Мы сошлись и в девятый раз, но рождения не было. Нас разводили по домам: совсем обезумели, бедные. Ведь косточки затухают в пространстве, их вычерпывают на берегу и смотрят. Лезвия белков блеснут, пропадут, и снова... Просторы голода.
Там грохочут птицы с длинными языками, чеканят монеты, переворачивают на спину и лижут животик, хохот подбрасывают как яблоко, и он пробивает насквозь, возвращаясь. Все набок заваливается...
Мы встанем рядышком, босиком: лепная голубизна выдавливает каплицу из леса. И вот она едет, разбрызгивая стекло, распластывая себя все медленнее, медленнее, медленнее. Ставни плюхаются в песок. Совсем близко, но мы уже бегаем. Вот-вот, вот-вот...
А мамка опять поливает клумбу молоком. Ежится. Еще бы: трещины ползут, ожиревшие, множатся, врезаясь друг в друга, пухнут парафиновой горкой вдали... (Не беги, мы не успеем!)
Мы раздавили спичечный коробок (тонкостенную чашечку тоньше коленной), но -- мы поделим ее.


3.

"Ну расскажи мне, ну расскажи мне... Я вброд перейду судорожную заводь, размотаю портянки и в сумерках спрячу. Ты же знаешь: я буду слушать. Скажи: кто нерестится в глубинах домов? Там, с подростками длинными с длинной кровью. Все молчат. Ты же знаешь. Ну скажи мне.
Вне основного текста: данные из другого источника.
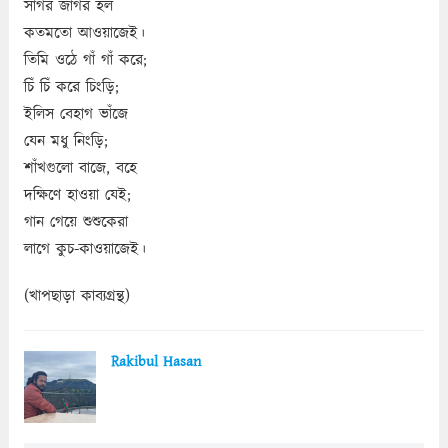
সাগর জাগর হল
কতমতো আওয়াজেই।
তিমি ওঠে গাঁ গাঁ করে;
চিঁ চিঁ করে চিংড়ি;
ইলিস বেহাগ ভাঁজে
যেন মধু নিংড়ি;
শাঁখগুলো বাজে, বহে
দক্ষিণে হাওয়া যেই;
গান গেয়ে শুশুকেরা
লাগে কুচ-কাওয়াজেই।
(খাপছাড়া কাব্যগ্রন্থ)
Rakibul Hasan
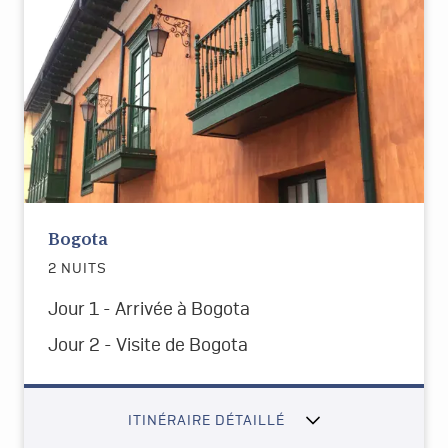
Bogota
2 NUITS
Jour 1 - Arrivée à Bogota
Jour 2 -
Visite de
Bogota
ITINÉRAIRE DÉTAILLÉ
"Перестань. Не поверишь -- но каждое утро над нами чердак занимается. Ты еще спишь, а я вижу: потолки-то бревенчатые, сухие, прогибаются вниз. Рухнут -- и нас вырежет свет. Я тогда разбужу тебя, можно?"
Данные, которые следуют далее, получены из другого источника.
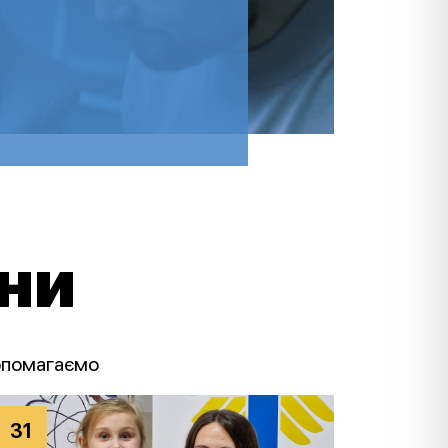
ини
допомагаємо
31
"А все же... Скажи: там, в мозгу бурелома, есть точка (не больше расширенного зрачка). Там не кричат. Кто там? Красивый?"
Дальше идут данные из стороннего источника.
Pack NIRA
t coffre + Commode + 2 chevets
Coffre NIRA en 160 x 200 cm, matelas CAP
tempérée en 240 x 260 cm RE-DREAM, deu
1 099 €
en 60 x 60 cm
"...все щелится, днем сюда проползает ветер. По полу кружит, и кружит, и кружит (я не могу смотреть), лезвием приподнимая шкурки и пыль. Мое одеяло очень тяжелое, правда? Я накроюсь еще одним."
"А потом? Нас станет все меньше, нас совсем не останется, и тогда -- он поднимется, к нам? Папа... Он приладит губную гармошку в кромешном саду?.."
"..."
"Он приладит губную гармошку в кромешном саду, и... Ты опять к нему выйдешь?"



4

У Поликарповны были свои часы. Господи, все же знали -- свои часы, но когда она понесла -- никто не заметил. За восемьдесят уже... Но ему-то какое дело? Да и ей?
Лоскуты вились вверх над внутренностями островными, над сердцем в гусеницах и мокрицах, до шеи. Кадычок -- не крепок -- тепло под ним. Болезнь не греют... Но Поликарповна голову голубем вскинет, и зоб разноцветным выменем и блестит, и лоснится... Ты тоже их путал, ну правда же путал? Прости.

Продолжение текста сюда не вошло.